* _Task description_: Would you give again, exactly as written, the lines from the opening of the records to the line with "Technology Advice for Small Businesses", that line included and pictures excluded?

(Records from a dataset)
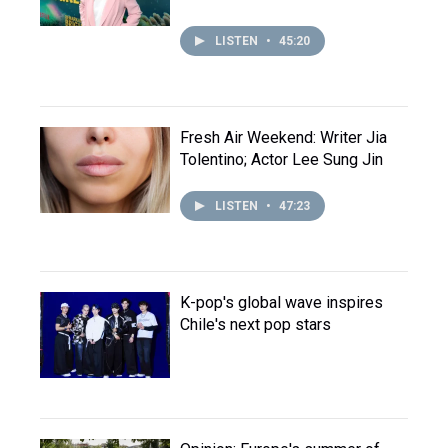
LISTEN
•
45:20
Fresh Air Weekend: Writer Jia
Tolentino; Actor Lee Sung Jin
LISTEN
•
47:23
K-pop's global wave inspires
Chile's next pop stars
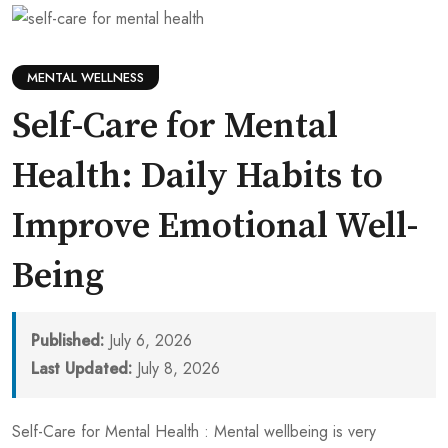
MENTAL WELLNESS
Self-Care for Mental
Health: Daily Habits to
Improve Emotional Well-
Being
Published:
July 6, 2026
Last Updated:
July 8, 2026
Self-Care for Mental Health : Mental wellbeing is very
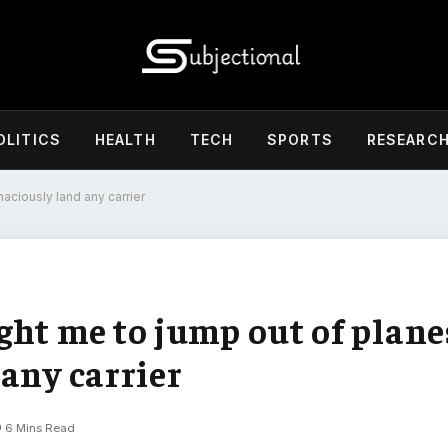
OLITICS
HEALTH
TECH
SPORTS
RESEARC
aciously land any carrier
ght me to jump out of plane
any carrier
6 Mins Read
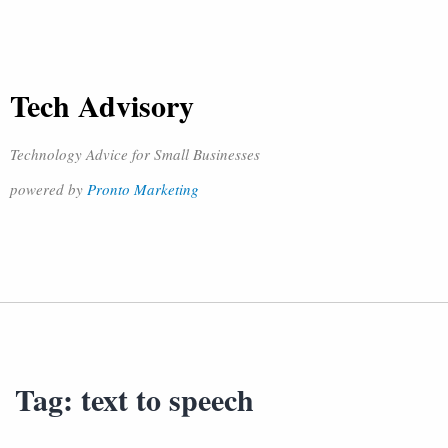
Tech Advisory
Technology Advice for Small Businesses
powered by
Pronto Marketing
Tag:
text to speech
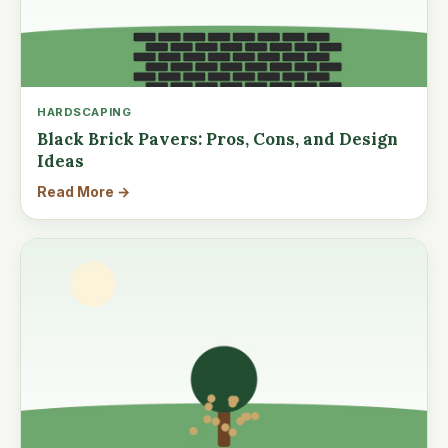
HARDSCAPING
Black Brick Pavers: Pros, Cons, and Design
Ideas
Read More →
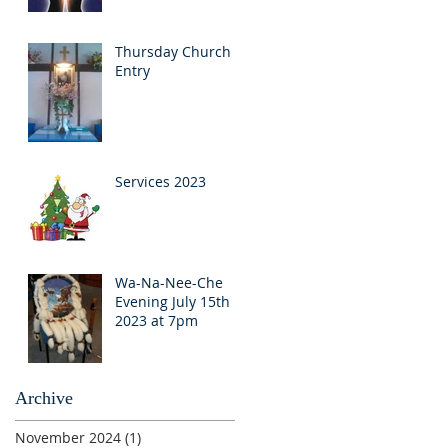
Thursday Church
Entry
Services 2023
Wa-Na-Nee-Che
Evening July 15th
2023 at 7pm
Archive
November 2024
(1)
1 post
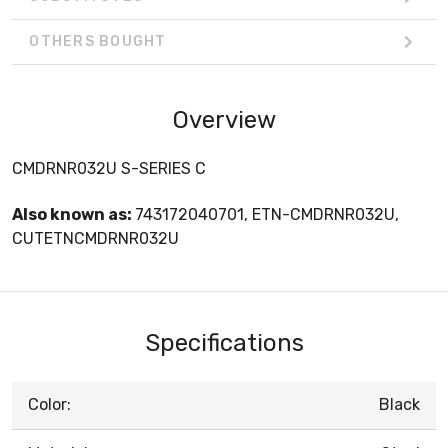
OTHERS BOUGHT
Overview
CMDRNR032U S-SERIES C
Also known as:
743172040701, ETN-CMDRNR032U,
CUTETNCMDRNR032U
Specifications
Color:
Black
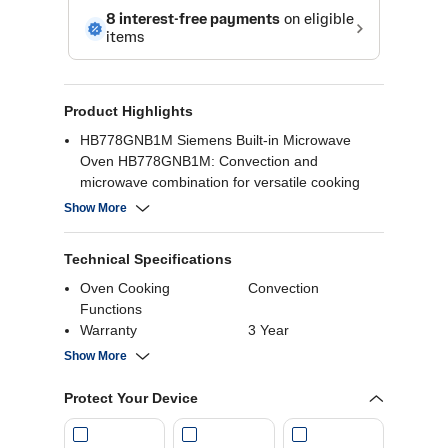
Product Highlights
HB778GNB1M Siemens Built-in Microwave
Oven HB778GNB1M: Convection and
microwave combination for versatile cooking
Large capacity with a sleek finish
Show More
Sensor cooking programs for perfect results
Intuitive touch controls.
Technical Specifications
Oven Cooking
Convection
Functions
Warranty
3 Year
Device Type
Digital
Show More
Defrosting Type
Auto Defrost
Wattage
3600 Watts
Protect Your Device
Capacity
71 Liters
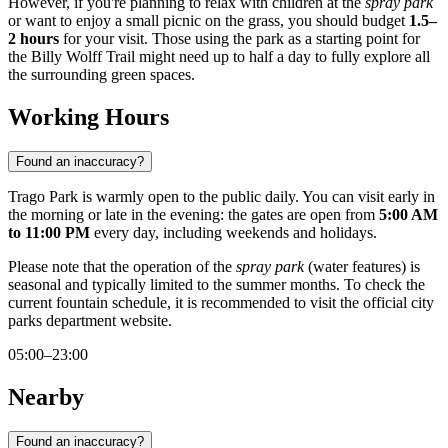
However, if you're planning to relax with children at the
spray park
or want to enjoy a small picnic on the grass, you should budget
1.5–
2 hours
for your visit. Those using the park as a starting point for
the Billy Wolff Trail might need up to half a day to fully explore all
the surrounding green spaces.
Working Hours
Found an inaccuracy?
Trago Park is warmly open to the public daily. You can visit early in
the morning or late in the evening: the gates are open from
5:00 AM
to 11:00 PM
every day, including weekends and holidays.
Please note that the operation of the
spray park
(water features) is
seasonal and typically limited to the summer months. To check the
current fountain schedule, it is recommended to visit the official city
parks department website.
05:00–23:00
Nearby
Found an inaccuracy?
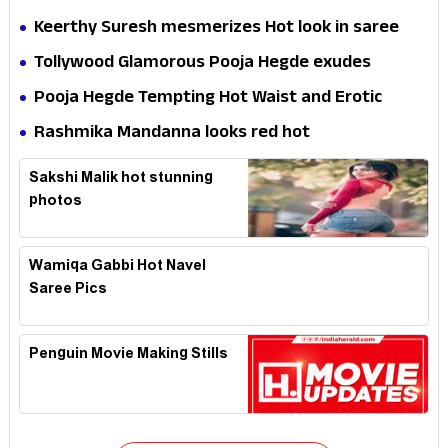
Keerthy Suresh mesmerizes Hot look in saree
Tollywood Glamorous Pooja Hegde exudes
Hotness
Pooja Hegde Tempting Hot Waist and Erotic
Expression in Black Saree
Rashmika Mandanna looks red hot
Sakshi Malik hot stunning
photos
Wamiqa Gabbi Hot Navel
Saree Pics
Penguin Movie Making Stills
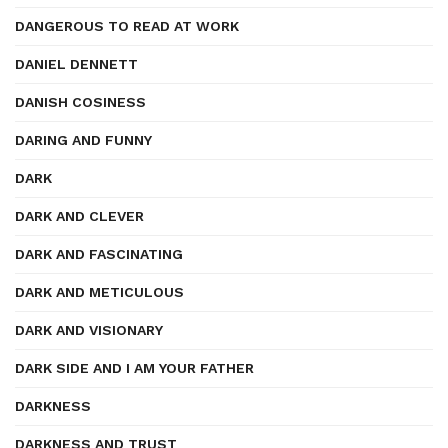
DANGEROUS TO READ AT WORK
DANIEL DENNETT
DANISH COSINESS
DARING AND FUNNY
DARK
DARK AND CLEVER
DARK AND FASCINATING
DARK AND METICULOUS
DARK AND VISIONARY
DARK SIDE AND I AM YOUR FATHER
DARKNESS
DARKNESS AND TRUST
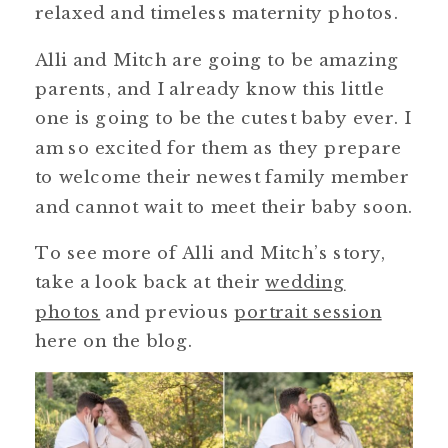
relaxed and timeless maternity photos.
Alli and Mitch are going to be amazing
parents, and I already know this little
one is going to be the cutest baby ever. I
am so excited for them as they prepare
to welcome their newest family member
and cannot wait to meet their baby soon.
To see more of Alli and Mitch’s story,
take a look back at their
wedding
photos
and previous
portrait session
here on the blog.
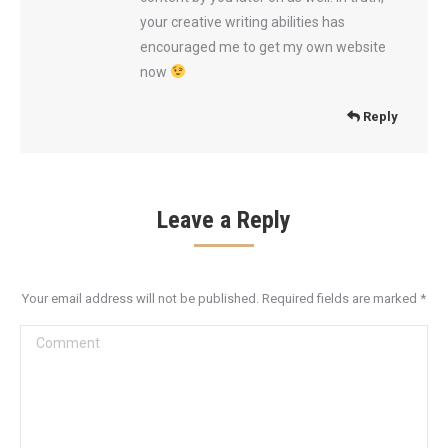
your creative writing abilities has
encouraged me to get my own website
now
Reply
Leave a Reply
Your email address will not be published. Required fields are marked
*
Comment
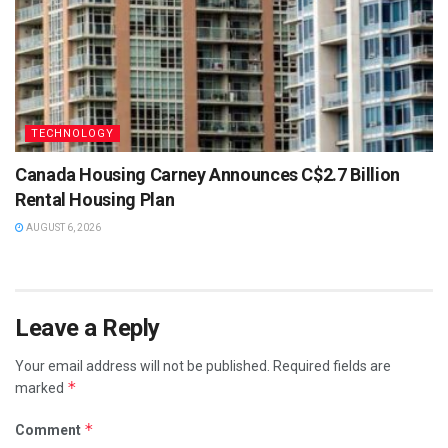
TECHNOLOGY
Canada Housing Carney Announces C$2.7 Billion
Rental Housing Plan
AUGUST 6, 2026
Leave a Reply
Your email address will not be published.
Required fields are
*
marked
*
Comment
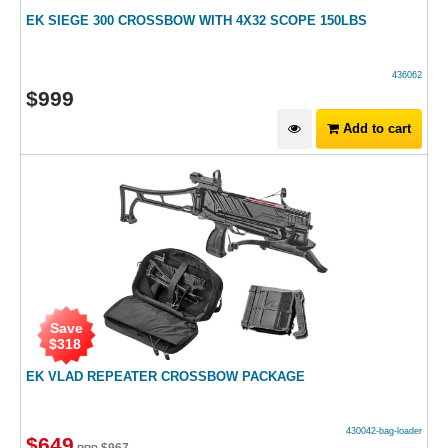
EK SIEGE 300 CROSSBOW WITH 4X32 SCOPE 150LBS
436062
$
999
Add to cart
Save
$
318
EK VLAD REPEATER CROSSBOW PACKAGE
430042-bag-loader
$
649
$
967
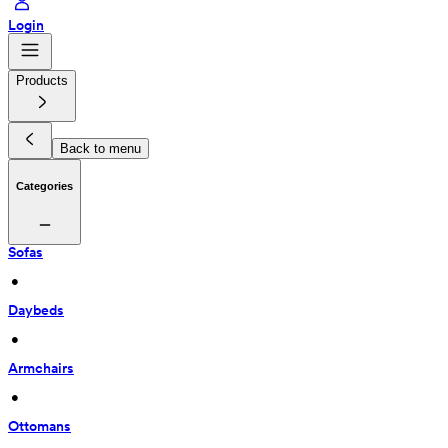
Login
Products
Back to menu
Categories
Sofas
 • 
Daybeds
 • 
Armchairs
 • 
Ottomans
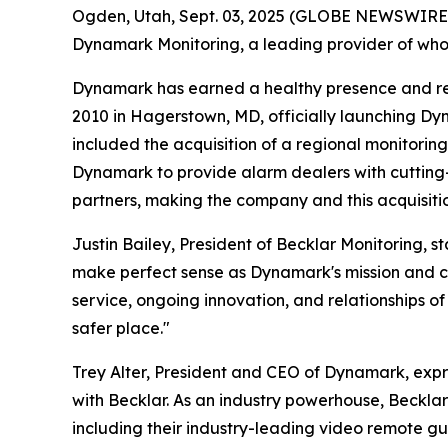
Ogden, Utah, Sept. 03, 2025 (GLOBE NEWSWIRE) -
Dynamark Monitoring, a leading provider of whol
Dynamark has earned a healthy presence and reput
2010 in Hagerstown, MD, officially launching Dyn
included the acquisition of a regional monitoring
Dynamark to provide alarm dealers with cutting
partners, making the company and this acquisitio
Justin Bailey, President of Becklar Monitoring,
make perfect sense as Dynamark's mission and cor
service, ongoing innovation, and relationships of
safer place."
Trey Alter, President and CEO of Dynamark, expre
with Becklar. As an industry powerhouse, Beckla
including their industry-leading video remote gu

* _Written response_:
LISTEN
•
45:20
Fresh Air Weekend: Writer Jia
Tolentino; Actor Lee Sung Jin
LISTEN
•
47:23
K-pop's global wave inspires
Chile's next pop stars
MENTAL WELLNESS
Self-Care for Mental
Health: Daily Habits to
Improve Emotional Well-
Being
Published:
July 6, 2026
Last Updated:
July 8, 2026
Self-Care for Mental Health : Mental wellbeing is very
OLITICS
HEALTH
TECH
SPORTS
RESEARC
aciously land any carrier
ght me to jump out of plane
any carrier
6 Mins Read
Tech Advisory
Technology Advice for Small Businesses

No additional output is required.